Ukrainian drones struck the Lukoil refinery in Perm. The Iskra electronics plant in Ulyanovsk and a synthetic rubber factory in Voronezh was damaged. The Novoshakhtinsk oil refinery was damaged by Ukrainian drones, with 50 drones being shot down.

Two people were injured and a hospital was damaged in strikes on Zaporizhzhia.

A vehicle operated by two foreign journalists was destroyed in Sloviansk.

A Russian Shahed drone attack hit an apartment building in a residential neighborhood of Kyiv, killing a child.

A hypermarket was attacked by drones in occupied Luhansk, causing a fire.

A Russian radar in occupied Semenivske, Donetsk Oblast was hit by Ukrainian strikes at night. An ammunition depot in Sievierodonetsk was also hit.

=== 26 September ===

Russian authorities claimed that a Ukrainian drone strike killed three people in Krasnodar. Ukraine said that it struck Ilsky Oil Refinery.

Three lorries were damaged and three people were injured in a Russian attack in Odesa.

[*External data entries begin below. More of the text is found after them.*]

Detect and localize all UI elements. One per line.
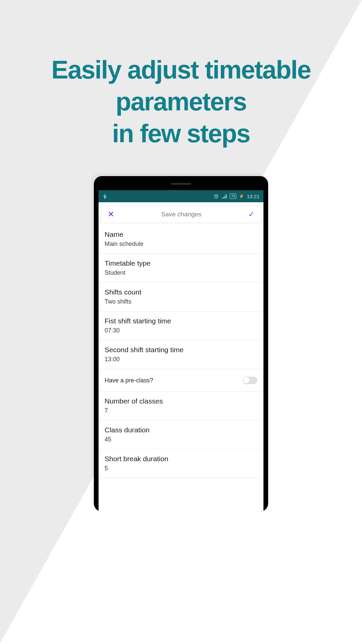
setting-short-break-duration[interactable]: Short break duration 5 (99, 449, 263, 478)
check-icon[interactable]: ✓ (248, 210, 254, 219)
save-bar-container: ✕ Save changes ✓ (99, 202, 263, 225)
save-bar: ✕ Save changes ✓ (101, 206, 261, 223)
setting-value: 5 (105, 465, 257, 472)
setting-value: 07:30 (105, 327, 257, 334)
setting-label: Have a pre-class? (105, 377, 153, 384)
setting-label: Name (105, 230, 257, 238)
setting-first-shift-time[interactable]: Fist shift starting time 07:30 (99, 312, 263, 340)
setting-label: Number of classes (105, 397, 257, 405)
headline-line-2: in few steps (112, 119, 250, 148)
usb-icon (103, 194, 107, 199)
settings-list: Name Main schedule Timetable type Studen… (99, 225, 263, 512)
setting-label: Second shift starting time (105, 346, 257, 354)
save-bar-title: Save changes (114, 211, 248, 218)
setting-pre-class[interactable]: Have a pre-class? (99, 369, 263, 392)
setting-name[interactable]: Name Main schedule (99, 225, 263, 254)
pre-class-toggle[interactable] (243, 377, 257, 384)
setting-label: Fist shift starting time (105, 317, 257, 325)
charging-icon: ⚡ (239, 194, 244, 199)
signal-icon (222, 194, 227, 199)
phone-frame: 79 ⚡ 13:21 ✕ Save changes ✓ Name Main sc… (94, 176, 268, 512)
alarm-icon (214, 194, 219, 199)
setting-second-shift-time[interactable]: Second shift starting time 13:00 (99, 340, 263, 369)
close-icon[interactable]: ✕ (108, 210, 114, 219)
setting-value: 7 (105, 407, 257, 414)
setting-label: Class duration (105, 426, 257, 434)
setting-value: 45 (105, 436, 257, 443)
status-time: 13:21 (247, 194, 259, 199)
setting-timetable-type[interactable]: Timetable type Student (99, 254, 263, 283)
headline: Easily adjust timetable parameters in fe… (0, 54, 362, 149)
headline-line-1: Easily adjust timetable parameters (51, 55, 310, 116)
battery-indicator: 79 (230, 194, 236, 199)
setting-label: Timetable type (105, 259, 257, 267)
setting-label: Short break duration (105, 455, 257, 463)
setting-label: Shifts count (105, 288, 257, 296)
setting-value: Student (105, 269, 257, 276)
status-bar: 79 ⚡ 13:21 (99, 190, 263, 202)
setting-value: Main schedule (105, 240, 257, 248)
setting-shifts-count[interactable]: Shifts count Two shifts (99, 283, 263, 312)
setting-value: Two shifts (105, 298, 257, 305)
phone-screen: 79 ⚡ 13:21 ✕ Save changes ✓ Name Main sc… (99, 190, 263, 512)
battery-percent: 79 (231, 194, 235, 199)
setting-class-duration[interactable]: Class duration 45 (99, 421, 263, 449)
setting-value: 13:00 (105, 356, 257, 363)
setting-number-of-classes[interactable]: Number of classes 7 (99, 392, 263, 421)
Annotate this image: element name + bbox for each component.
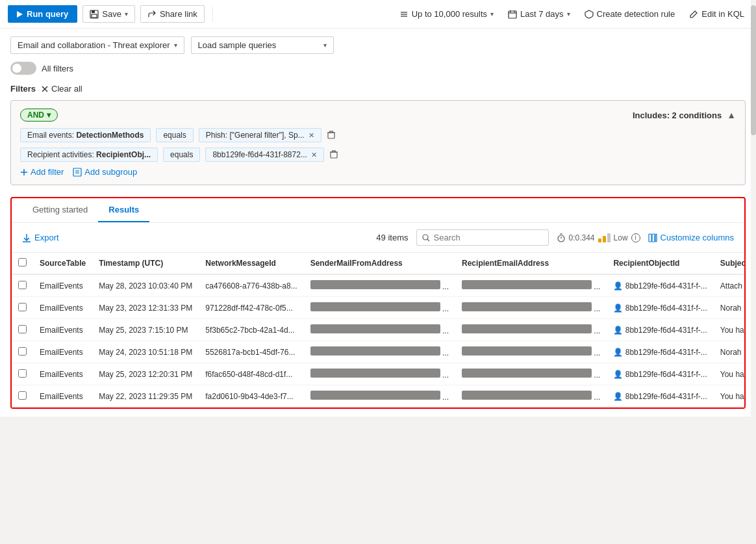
info-icon[interactable]: i: [631, 233, 640, 242]
filter-box: AND ▾ Includes: 2 conditions ▲ Email eve…: [10, 100, 746, 185]
search-input[interactable]: [434, 233, 543, 242]
row-recipient-email-4: ...: [455, 363, 607, 385]
row-recipient-email-3: ...: [455, 341, 607, 363]
filter-value-1-clear[interactable]: ✕: [309, 131, 314, 140]
filters-header: Filters Clear all: [10, 84, 746, 94]
all-filters-label: All filters: [42, 64, 73, 73]
results-tabs: Getting started Results: [12, 198, 744, 223]
person-icon-5: 👤: [613, 392, 623, 401]
row-recipient-obj-5[interactable]: 👤 8bb129fe-f6d4-431f-f-...: [607, 385, 713, 408]
toolbar-divider: [212, 6, 213, 22]
filters-label: Filters: [10, 84, 36, 94]
filter-field-1[interactable]: Email events: DetectionMethods: [20, 128, 151, 142]
create-detection-label: Create detection rule: [597, 9, 675, 19]
filter-value-2[interactable]: 8bb129fe-f6d4-431f-8872... ✕: [205, 148, 323, 162]
share-link-button[interactable]: Share link: [140, 5, 205, 23]
collapse-button[interactable]: ▲: [727, 110, 736, 120]
customize-columns-label: Customize columns: [661, 233, 734, 242]
scrollbar-track[interactable]: [751, 0, 756, 544]
row-recipient-email-1: ...: [455, 297, 607, 319]
row-network-msg-1[interactable]: 971228df-ff42-478c-0f5...: [199, 297, 303, 319]
table-row: EmailEvents May 22, 2023 11:29:35 PM fa2…: [12, 385, 744, 408]
row-check-2[interactable]: [12, 319, 33, 341]
select-all-checkbox[interactable]: [18, 258, 27, 266]
svg-rect-34: [649, 234, 651, 242]
save-button[interactable]: Save ▾: [82, 5, 135, 23]
filter-delete-2[interactable]: [329, 149, 338, 161]
scrollbar-thumb[interactable]: [751, 5, 756, 135]
person-icon-3: 👤: [613, 348, 623, 357]
filter-delete-1[interactable]: [327, 130, 336, 141]
row-network-msg-5[interactable]: fa2d0610-9b43-4de3-f7...: [199, 385, 303, 408]
row-sender-3: ...: [304, 341, 455, 363]
filter-field-2[interactable]: Recipient activities: RecipientObj...: [20, 148, 158, 162]
toggle-thumb: [12, 64, 21, 73]
date-range-button[interactable]: Last 7 days ▾: [504, 6, 574, 21]
row-source-1: EmailEvents: [33, 297, 92, 319]
row-sender-5: ...: [304, 385, 455, 408]
toolbar: Run query Save ▾ Share link Up to 10,000…: [0, 0, 756, 29]
results-limit-chevron: ▾: [490, 10, 494, 18]
and-chevron: ▾: [47, 110, 51, 120]
row-recipient-obj-2[interactable]: 👤 8bb129fe-f6d4-431f-f-...: [607, 319, 713, 341]
results-table: SourceTable Timestamp (UTC) NetworkMessa…: [12, 253, 744, 408]
results-limit-button[interactable]: Up to 10,000 results ▾: [396, 6, 498, 21]
row-subject-3: Norah: [714, 341, 744, 363]
and-badge[interactable]: AND ▾: [20, 109, 58, 122]
row-network-msg-2[interactable]: 5f3b65c2-7bcb-42a1-4d...: [199, 319, 303, 341]
table-row: EmailEvents May 25, 2023 12:20:31 PM f6f…: [12, 363, 744, 385]
row-recipient-obj-3[interactable]: 👤 8bb129fe-f6d4-431f-f-...: [607, 341, 713, 363]
calendar-icon: [508, 10, 517, 19]
perf-bar-2: [603, 236, 606, 242]
add-subgroup-label: Add subgroup: [84, 167, 137, 177]
columns-icon: [648, 233, 657, 242]
row-subject-5: You ha: [714, 385, 744, 408]
add-subgroup-button[interactable]: Add subgroup: [73, 167, 137, 177]
row-recipient-obj-4[interactable]: 👤 8bb129fe-f6d4-431f-f-...: [607, 363, 713, 385]
filter-value-1[interactable]: Phish: ["General filter"], Sp... ✕: [199, 128, 321, 142]
person-icon-0: 👤: [613, 281, 623, 291]
date-range-chevron: ▾: [567, 10, 570, 18]
col-header-subject: Subject: [714, 253, 744, 274]
row-network-msg-4[interactable]: f6fac650-d48f-48cd-d1f...: [199, 363, 303, 385]
all-filters-toggle[interactable]: [10, 62, 36, 75]
source-dropdown[interactable]: Email and collaboration - Threat explore…: [10, 36, 184, 54]
row-timestamp-3: May 24, 2023 10:51:18 PM: [92, 341, 199, 363]
add-filter-button[interactable]: Add filter: [20, 167, 64, 177]
clear-all-button[interactable]: Clear all: [41, 84, 82, 94]
row-recipient-email-0: ...: [455, 274, 607, 297]
source-dropdown-chevron: ▾: [174, 42, 177, 49]
filter-field-2-label: Recipient activities: RecipientObj...: [27, 150, 151, 159]
customize-columns-button[interactable]: Customize columns: [648, 233, 734, 242]
add-filter-label: Add filter: [31, 167, 64, 177]
perf-level: Low: [614, 233, 628, 242]
edit-kql-button[interactable]: Edit in KQL: [685, 6, 748, 21]
filter-value-2-clear[interactable]: ✕: [311, 151, 317, 159]
row-network-msg-0[interactable]: ca476608-a776-438b-a8...: [199, 274, 303, 297]
shield-icon: [585, 10, 594, 19]
export-button[interactable]: Export: [22, 233, 59, 242]
save-icon: [90, 10, 99, 19]
sample-queries-dropdown[interactable]: Load sample queries ▾: [191, 36, 334, 54]
row-check-1[interactable]: [12, 297, 33, 319]
row-check-5[interactable]: [12, 385, 33, 408]
filter-dropdowns-row: Email and collaboration - Threat explore…: [10, 36, 746, 54]
row-recipient-obj-0[interactable]: 👤 8bb129fe-f6d4-431f-f-...: [607, 274, 713, 297]
results-table-wrapper: SourceTable Timestamp (UTC) NetworkMessa…: [12, 253, 744, 408]
row-check-3[interactable]: [12, 341, 33, 363]
row-recipient-obj-1[interactable]: 👤 8bb129fe-f6d4-431f-f-...: [607, 297, 713, 319]
create-detection-button[interactable]: Create detection rule: [581, 6, 679, 21]
x-icon: [41, 85, 49, 93]
export-label: Export: [34, 233, 59, 242]
run-query-button[interactable]: Run query: [8, 5, 77, 23]
col-header-check: [12, 253, 33, 274]
svg-rect-12: [328, 133, 334, 138]
tab-results[interactable]: Results: [98, 198, 149, 222]
svg-rect-6: [509, 11, 516, 18]
tab-getting-started[interactable]: Getting started: [22, 198, 98, 222]
row-timestamp-4: May 25, 2023 12:20:31 PM: [92, 363, 199, 385]
row-network-msg-3[interactable]: 5526817a-bcb1-45df-76...: [199, 341, 303, 363]
results-toolbar: Export 49 items 0:0.3: [12, 223, 744, 253]
row-check-0[interactable]: [12, 274, 33, 297]
row-check-4[interactable]: [12, 363, 33, 385]
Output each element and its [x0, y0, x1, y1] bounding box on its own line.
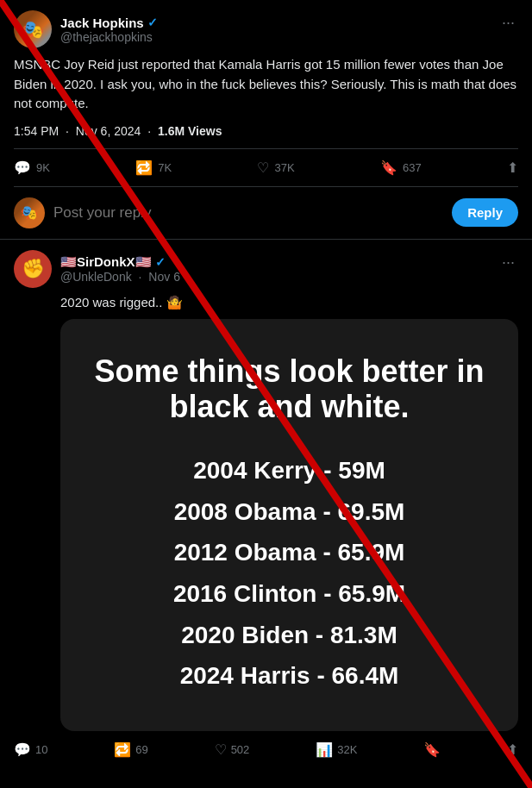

Two people were killed and three injured in a Russian guided aerial bomb attack in Sumy.

Ukrainian Neptune missiles, plus Ruta, Palianytsia, and Bars missile drones, struck the Azov Optical-Mechanical Plant in the Rostov region. Strikes on railway cars, carrying fuel and lubricants, were also reported.

President Zelenskyy said that Ukraine had reached an interception rate of fifty five percent for Russian jet powered drones and ninety percent for piston powered drones.